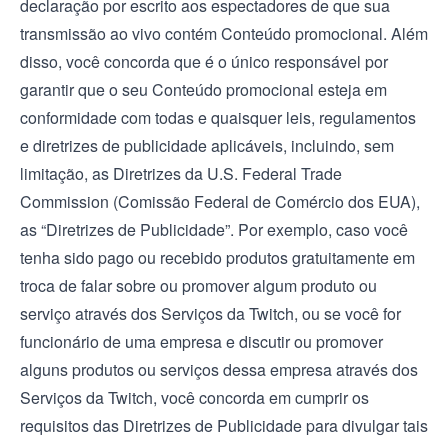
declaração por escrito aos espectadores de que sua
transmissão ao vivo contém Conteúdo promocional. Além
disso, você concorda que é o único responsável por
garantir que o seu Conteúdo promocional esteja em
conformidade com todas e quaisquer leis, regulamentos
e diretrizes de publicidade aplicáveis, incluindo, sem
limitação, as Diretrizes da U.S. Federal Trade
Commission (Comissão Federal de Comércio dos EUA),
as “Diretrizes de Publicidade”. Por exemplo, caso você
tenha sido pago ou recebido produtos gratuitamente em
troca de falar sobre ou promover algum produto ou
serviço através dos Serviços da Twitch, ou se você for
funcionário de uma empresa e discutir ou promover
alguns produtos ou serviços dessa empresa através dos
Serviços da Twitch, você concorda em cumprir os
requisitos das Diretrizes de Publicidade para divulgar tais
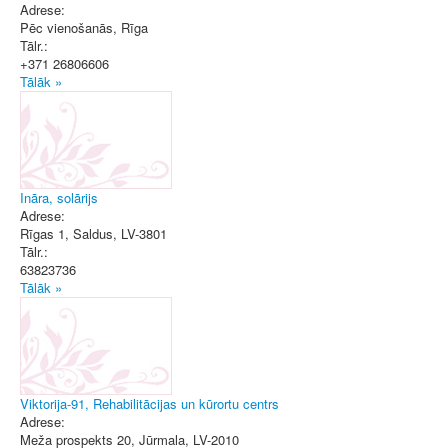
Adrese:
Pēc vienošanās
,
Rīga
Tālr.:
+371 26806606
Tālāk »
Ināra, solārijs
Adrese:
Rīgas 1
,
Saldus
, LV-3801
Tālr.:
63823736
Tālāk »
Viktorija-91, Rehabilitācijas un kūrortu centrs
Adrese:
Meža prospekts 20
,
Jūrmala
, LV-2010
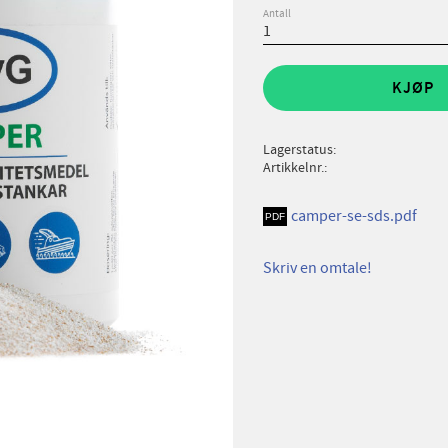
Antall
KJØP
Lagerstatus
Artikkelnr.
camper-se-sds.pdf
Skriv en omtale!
--
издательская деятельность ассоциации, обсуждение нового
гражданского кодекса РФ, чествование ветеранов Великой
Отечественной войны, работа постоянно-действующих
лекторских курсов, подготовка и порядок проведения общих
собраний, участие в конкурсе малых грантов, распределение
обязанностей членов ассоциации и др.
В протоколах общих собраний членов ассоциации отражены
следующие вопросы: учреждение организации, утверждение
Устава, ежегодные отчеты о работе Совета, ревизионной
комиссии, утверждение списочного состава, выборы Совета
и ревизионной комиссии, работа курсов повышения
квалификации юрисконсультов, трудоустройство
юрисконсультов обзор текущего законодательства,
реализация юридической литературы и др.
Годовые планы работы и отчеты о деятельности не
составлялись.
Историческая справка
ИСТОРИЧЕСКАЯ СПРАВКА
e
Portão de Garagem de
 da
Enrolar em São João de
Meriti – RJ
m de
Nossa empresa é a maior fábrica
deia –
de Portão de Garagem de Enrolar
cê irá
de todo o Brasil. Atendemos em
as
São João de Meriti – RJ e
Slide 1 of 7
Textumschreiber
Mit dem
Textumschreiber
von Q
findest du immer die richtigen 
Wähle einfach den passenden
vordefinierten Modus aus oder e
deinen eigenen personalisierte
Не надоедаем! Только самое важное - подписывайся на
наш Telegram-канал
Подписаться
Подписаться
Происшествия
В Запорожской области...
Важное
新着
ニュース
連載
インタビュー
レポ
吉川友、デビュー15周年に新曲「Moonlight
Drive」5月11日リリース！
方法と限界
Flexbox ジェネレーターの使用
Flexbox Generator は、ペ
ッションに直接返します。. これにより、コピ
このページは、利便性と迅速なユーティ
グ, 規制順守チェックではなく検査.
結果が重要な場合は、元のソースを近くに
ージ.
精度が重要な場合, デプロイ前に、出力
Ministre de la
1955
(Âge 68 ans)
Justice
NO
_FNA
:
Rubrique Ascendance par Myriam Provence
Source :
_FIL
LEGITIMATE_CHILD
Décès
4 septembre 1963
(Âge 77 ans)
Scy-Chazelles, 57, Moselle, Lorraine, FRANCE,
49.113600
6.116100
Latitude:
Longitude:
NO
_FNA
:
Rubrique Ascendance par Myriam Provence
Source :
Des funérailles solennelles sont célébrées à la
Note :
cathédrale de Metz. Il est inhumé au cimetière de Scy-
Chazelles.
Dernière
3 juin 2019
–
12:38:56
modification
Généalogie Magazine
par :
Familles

◆ **Task to complete**:
For each line above that contains "promocional", make a copy.

◆ **Finished task**:
transmissão ao vivo contém Conteúdo promocional. Além
garantir que o seu Conteúdo promocional esteja em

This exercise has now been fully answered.